When Johnson replied that the spending on the Act 3 schematic design was a function of where the district was at with its facilities planning and that boosting tutoring and implementing a new instructional coaching model was on the administration’s radar Mangan was not satisfied.
“That’s a, you know, unsatisfactory answer,” Mangan bluntly told Johnson. “I’m very disappointed to hear that. I think that, that’s fine that there are some longstanding plans for construction. That’s a priority that you’re stating that that’s the priority and by not addressing the gap that we have with our students this year I’m very confused. You’re just doing the same thing that you did last year so I’ll rephrase my question, what are we doing to help students now.”
Johnson seemed to take offense at the suggestion that OPRF is doing nothing new to help students academically.
“There’s all sorts of work that we’re doing on a regular basis to help our students,” Johnson said seeming to suggest that it was unrealistic to expect major changes next year based on a report the administration received a few months ago. A beefed up tutoring program and an instructional coaching system is expected to be in place for the 2027-28 school year.
“To suggest that and somewhat imply that we aren’t doing things for kids to help to kind of improve the outcomes is odd, I don’t understand that in the slightest, frankly,” Johnson said. “We’re doing all sorts of curriculum work, all sorts of work to help support students and enroll in and find success in honors and the highest level class we possibly can do across the board. We’ve done significant work with our math curriculum over the past few years. We know the work we’ve done with our freshman curriculum and so I appreciate the urgency and I think the urgency is real.”
Mangan was undeterred. She pointed out that the evidence-based funding model has been around since 2017 and noted that OPRF is ready to spend more money on facilities.
“What I’m seeing is no change in budget, again what you spend your money on are your values, except I am seeing change in buildings and capital,” Mangan said. “When I see that student outcomes are not changing and some are going down.”
Mangan said she wasn’t saying that the administration doesn’t care about academics but said more needs to be done to address the achievement gap and to boost academic performance overall noting that just 64% of OPRF juniors met the state’s proficiency standard in math according to the latest Illinois School Report Card.
“I’m not suggesting that we don’t care about kids, that’s not what I’m saying,” Mangan said. “What I’m saying is that what we have been doing has not met their needs.”
Johnson shot back.
“The statement that we are not meeting student needs or we aren’t seeing positive growth in student outcomes isn’t supported by generally what we are seeing in students across the board,” Johnson said.
But Mangan wasn’t done.
“To meet the moment, it’s going to take a different allocation of resources,” Mangan said.
Johnson conceded that there is more to be done on the academic side.
“I understand your point,” Johnson told Mangan. “There is work to be done and if anything that I have said tonight seemed to suggest that we don’t have that work to do as a school district I have absolutely miscommunicated. We have work to do. What I am saying is that we are already investing quite a bit in programs, curriculums, resources, how we function as a school generally.”
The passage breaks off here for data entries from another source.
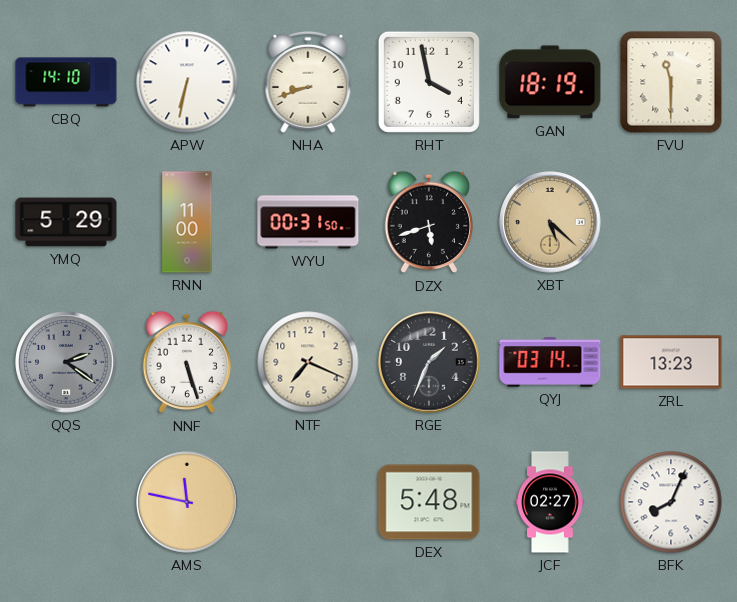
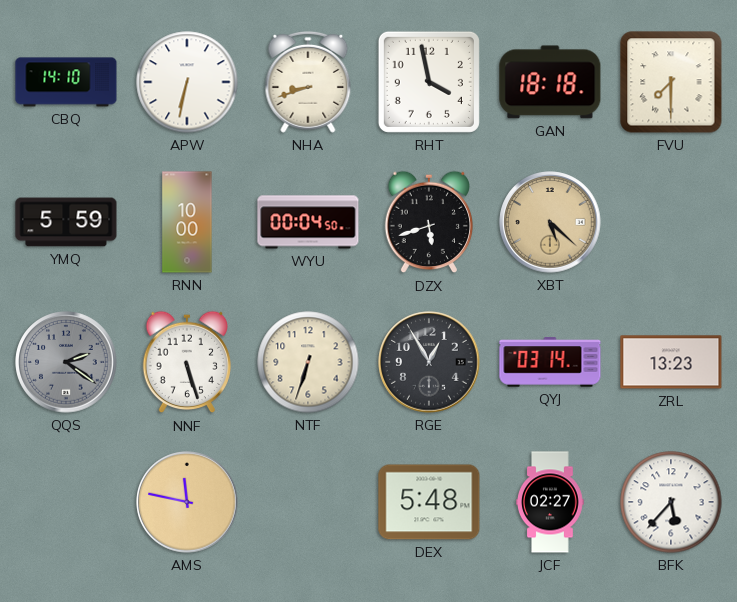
GAN: 18:19 -> 18:18
FVU: 11:30 -> 7:30
YMQ: 5:29 -> 5:59
RNN: 11:00 -> 10:00
WYU: 00:31 -> 00:04
NTF: 7:19 -> 6:33
RGE: 1:34 -> 12:55
BFK: 8:04 -> 5:37
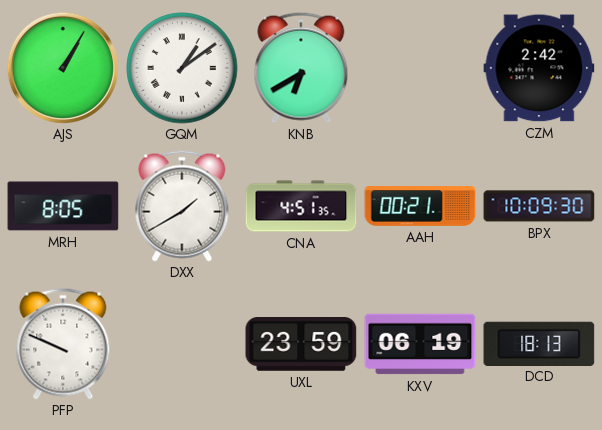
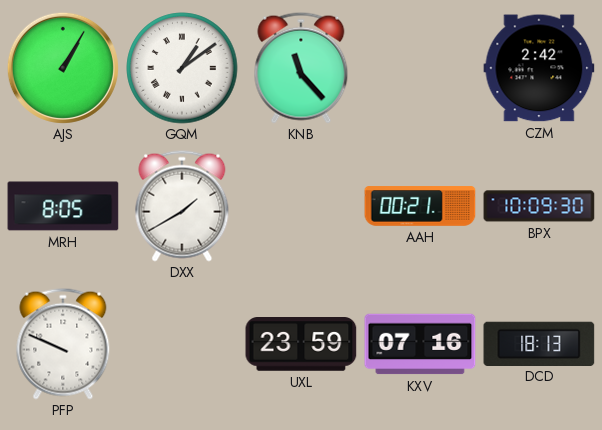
KNB: 6:40 -> 11:23
CNA: 4:51 -> none
KXV: 06:19 -> 07:16
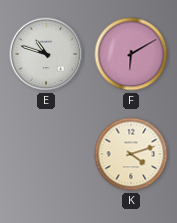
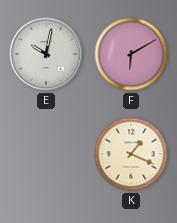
E: 10:48 -> 10:02
K: 4:12 -> 1:19
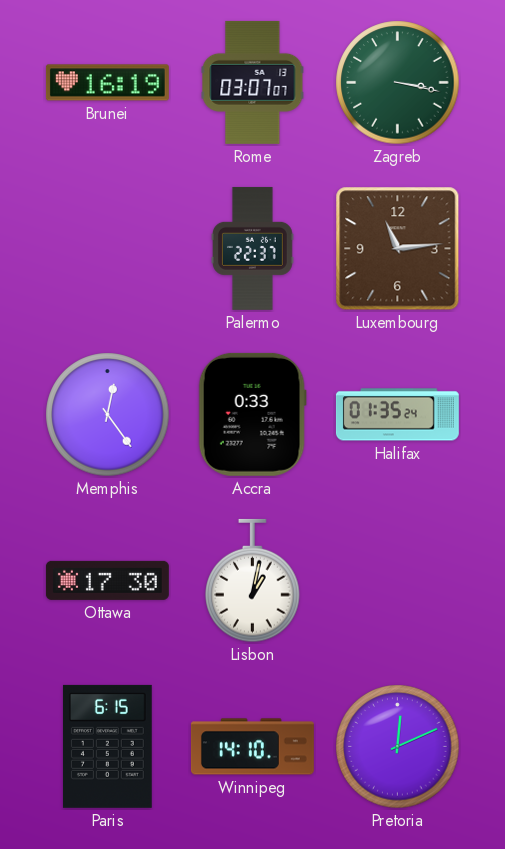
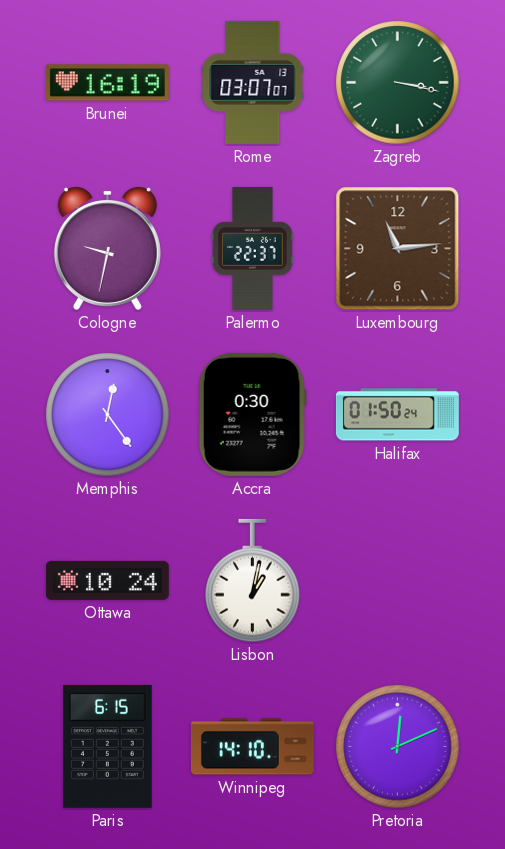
Cologne: none -> 9:32
Accra: 0:33 -> 0:30
Halifax: 01:35 -> 01:50
Ottawa: 17:30 -> 10:24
Mangan, an expert in the evidence-based funding and someone who helped develop the model in Illinois and elsewhere, got in one more point.
“Professional learning communities have been around for like 25 years,” Mangan said. “So it’s not like we don’t know about instructional coaches, you know, we have to take a year to do that. That doesn’t really make sense to me.”
School board member Graham Brisben, who along with Kathleen Odell, is a school board liaison to the CFC, tried to find common ground.
“These are valid points from both points of view,” said Brisben noting that not starting enhanced tutoring and an instructional coaching program in the upcoming school year is a program design issue not a financial issue. “There are actually some things in motion right now and have been since April. If the full board votes to approve that $750K for design development, it’s not as though that’s $750K that would otherwise be spent on teaching and learning.”
In other CFC news Greg Kolar is stepping down from the CFC due to the new demands of fatherhood and a replacement will have to be appointed, probably before the CFC next meets in August.